Additionally, the first humans were estimated to have come to the Americas with recent findings dating between 25,000 and 27,000 years ago.

Previously, the first humans were estimated to have come to the Americas only 13,000 to 13,500 years ago. Between October and November 1889, Mark Kurtz and George Frederick Wright engaged in a series of letters detailing the limitations and mechanics of the drill pump. Wright concluded that had the object been intentionally dropped down the shaft, the pump actions would have destroyed the fragile artifact. Wright became a major proponent behind the idea that the discovery was a genuine archeological find, albeit, not 2 million years old.

Fredrick Ward Putnam and John Henry Haynes both claimed the artifact was not a hoax, with Haynes referring to it as "most important evidence of the great antiquity of man in America". The figure was presented to Fredrick Ward Putnam, who stated:

"…once directed attention to the character of the incrustations of iron upon the surface as indicative of a relic of considerable antiquity. There were patches of anhydrous red oxide of iron in protected places upon it, such as could not have been formed upon any fraudulent object."

John W. Powell, a geologist sent to review the artifact, considered the figurine a hoax and criticized the circumstances under which it was found. Powell stated the toy was nearly identical to those made by local Native American tribes, and claimed that the drill would have broken the artifact should it have been brought up that way. Additionally, Powell harshly criticized Wright's affirmations that the object was genuine. Members of the Pocatello were later shown the artifact, who affirmed it was their craftsmanship and indeed a hoax. In 1892, Daniel Garrison Brinton, in the American Antiquarian and Oriental Journal, claimed the figurine was a hoax, also stating that the toy was similar to that of contemporary dolls made by the Pocatello. William John McGee would claim that the Nampa figurine was a "transparent fraud" in a criticism of George Frederick Wright's endorsement of the artifact.

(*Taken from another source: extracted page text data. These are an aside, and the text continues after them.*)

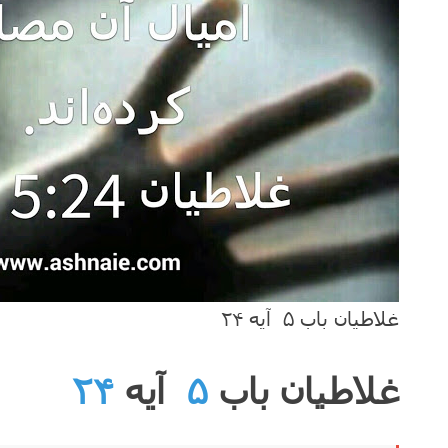
غلاطیان باب ۵ آیه ۲۴
غلاطیان باب
۵
آیه
۲۴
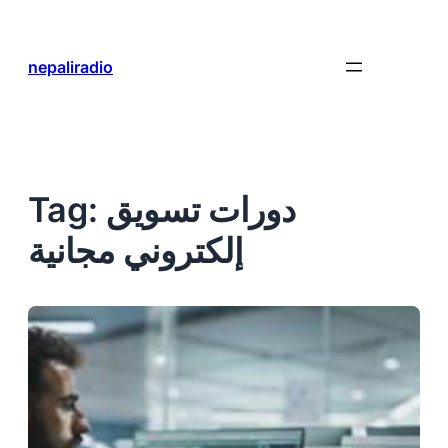
Skip
to
content
nepaliradio
دورات تسويق
Tag:
إلكتروني مجانية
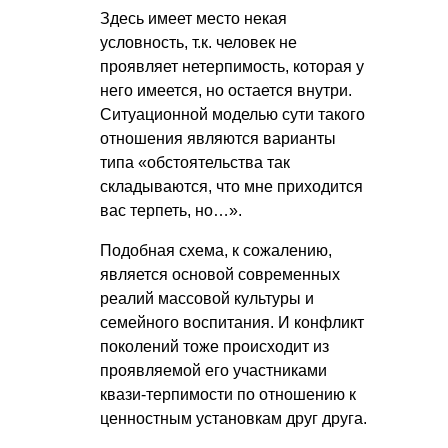
Здесь имеет место некая
условность, т.к. человек не
проявляет нетерпимость, которая у
него имеется, но остается внутри.
Ситуационной моделью сути такого
отношения являются варианты
типа «обстоятельства так
складываются, что мне приходится
вас терпеть, но…».
Подобная схема, к сожалению,
является основой современных
реалий массовой культуры и
семейного воспитания. И конфликт
поколений тоже происходит из
проявляемой его участниками
квази-терпимости по отношению к
ценностным установкам друг друга.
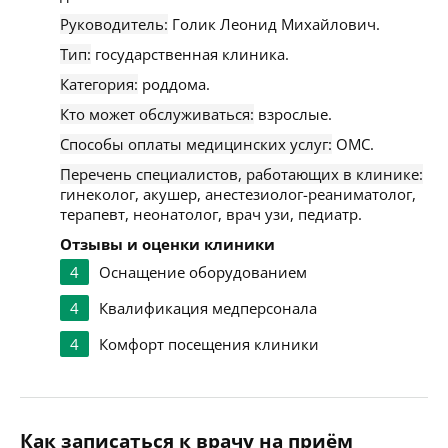
Руководитель:
Голик Леонид Михайлович.
Тип:
государственная клиника.
Категория:
роддома.
Кто может обслуживаться:
взрослые.
Способы оплаты медицинских услуг:
ОМС.
Перечень специалистов, работающих в клинике:
гинеколог, акушер, анестезиолог-реаниматолог,
терапевт, неонатолог, врач узи, педиатр.
Отзывы и оценки клиники
4
Оснащение оборудованием
4
Квалификация медперсонала
4
Комфорт посещения клиники
Как записаться к врачу на приём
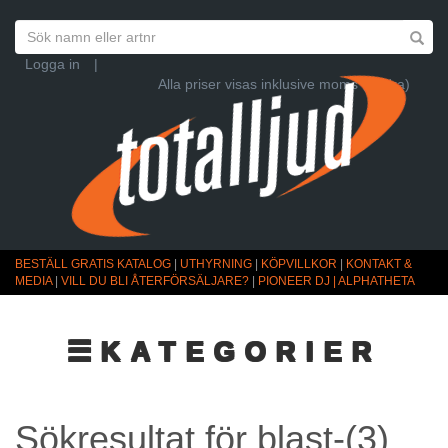
Logga in
|
Alla priser visas inklusive moms (Ändra)
BESTÄLL GRATIS KATALOG
|
UTHYRNING
|
KÖPVILLKOR
|
KONTAKT &
MEDIA
|
VILL DU BLI ÅTERFÖRSÄLJARE?
|
PIONEER DJ | ALPHATHETA
☰KATEGORIER
Sökresultat för blast-(3)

Keith Fitzpatrick-Matthews argued the piece could not be 2 million years old as no other artifacts had been found from that time period. Carl Feagans, an expert in pseudoarchaeology, has claimed the figurine is a hoax. Feagans argued that during the time at which the figurine was found, archeological hoaxes were commonplace. Feagans compared the figurine to the Cardiff Giant, another archeological hoax at the time, and affirmed that the Nampa figurine was a 19th-century Native American doll. Furthermore, Feagans cited Frank Fanning Jewett's replication as evidence that the artifact was not stained by iron oxide deposition but rather contained iron oxide during its original firing. Archeologist Michael Brass also claimed the figurine was a hoax and too fragile to survive the drilling process in his book The Antiquity of Man: Artifactual, Fossil and Gene Records Explored.

=== Conspiracy theories ===
Due to the controversial circumstances under which the artifact was found, the Nampa figurine has been used by creationists to support their claims. Other paranormal and occult theories have arisen that the artifact is evidence of a lost civilization or time travel.

In 2007, Michael Cremo wrote about the Nampa Figurine in the Forbidden Archaeology column of the Atlantis Rising magazine. Cremo falsely claimed the artifact was found in a core sample and not brought up by a drill pump. His explanation was there was a scientific conspiracy to hide the artifact's age from the general public and used the figurine as proof of Old Earth creationism.

Charles Sellier and David W. Balsiger have claimed the artifact is evidence of the Genesis flood narrative in Christianity.